Just from discussing this with him I can tell he doesn't realize how much he would love his own child.
He's definately not looking enough at the rewards. I think he's too scared to look at the rewards b/c then he might change his mind, and say ok to me! Just a few months ago he came home and told me some baby names he thought of. Now I think reality has just scared him.
But I know its in his heart.
 

SFLMAN

New member
I recently lost my wife to CF.The biggest fear we had at the time was for her health #1 and for the baby to have CF.She had a terrific pregnancy and the girl was fine only one gene.Im so happy she had the chance to be a mother it made her life complete and I feel now that I have a little piece of her left by God.The part about being scared is normal its reality of CF but any one of us can be killed in a car crash or some other sickness You have to live life like everyday could be your last not worry about what tomarrow will bring my wife showed me that among other thing I remember everytime I look at our beautiful daughter.
 

anonymous

New member
Wow, Sam-

Thank you so much for your beautiful post. I'm so sorry about your wife. You said just what I needed to hear. From a man's perspective, a husband's and father's. I can see you treasure your little girl.
Thanks for sharing your story. You really touched me.
I am going to log off and tell my husband what you said.

Christian
 

anonymous

New member
Hey, it's me.

Well, I decided to back off a little for a while. We did have a good talk. I think for a while, my husband has kept some of his fears inside. He has alot of trouble expressing painful stuff. (you guys kill us girls!!)
Anyway, he had to get those fears out, so we talked it out. I think, he actually just wants more time just as the 2 of us. The first couple years of marriage, I had pretty crappy health-physically and emotionally. Now for about a year I'm back to myself, and really healthy. This makes me want to move on to the next phase of life, but he wants to enjoy some of the things we couldn't do during those first 2 years. I totally understand that.
I also helped him to see that if my health did get bad too early, we have the ideal setup as far as support. He agreed, and I don't think he's as scared now. He just wants to have a little more 'adventure' time before we start.
So, we decided that we'll start 1-2 years from now. We have some goals we want to acheive before then, and preparation to make.
He also helped me to see that there are some practical considerations, like room in our house. We would defianately have to add on a little space. Financially, we have a few things to get in order. But, the point is, we got it all out, and have a plan that satisfies both of us.
I want to thank all of you that replied. Having this extra insight really helped me. Thanks also to Sam-your story touched us both, and fit my husband's fears exactly.
 

JazzysMom

New member
I am so glad that U were able to really connect, communicate & basically come up with a solution that is ok for both of you. Men (no offense guys) can make it difficult at times not sharin all their emotions.

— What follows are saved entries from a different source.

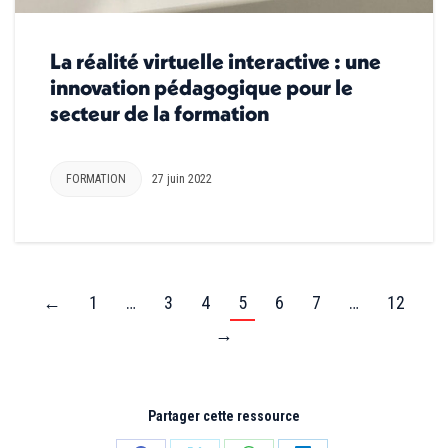
La réalité virtuelle interactive : une
innovation pédagogique pour le
secteur de la formation
FORMATION
27 juin 2022
←
1
…
3
4
5
6
7
…
12
→
Partager cette ressource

Until this year I didnt know much of my hubby's deep down worries about my CF. Although my thoughts & emotions are always easy to read yet many times I expect him to still no....READ MY MIND MISTER!!! LOL!
 

anonymous

New member
My husband and I were scared to death when I expecting our first childeven though my pft's were above 95%, but everything worked out great.(I was 25) We just had our second child a year ago and my pfts are still in the 90%. So tell him with proper care and lots of support everything will be just fine.
 

Allie

New member
It depends on who you are. I wouldn't, and certainly not without PGD at least, but opinions on this subject vary greatly, and most people looking for advice just do what they wanted in the first place.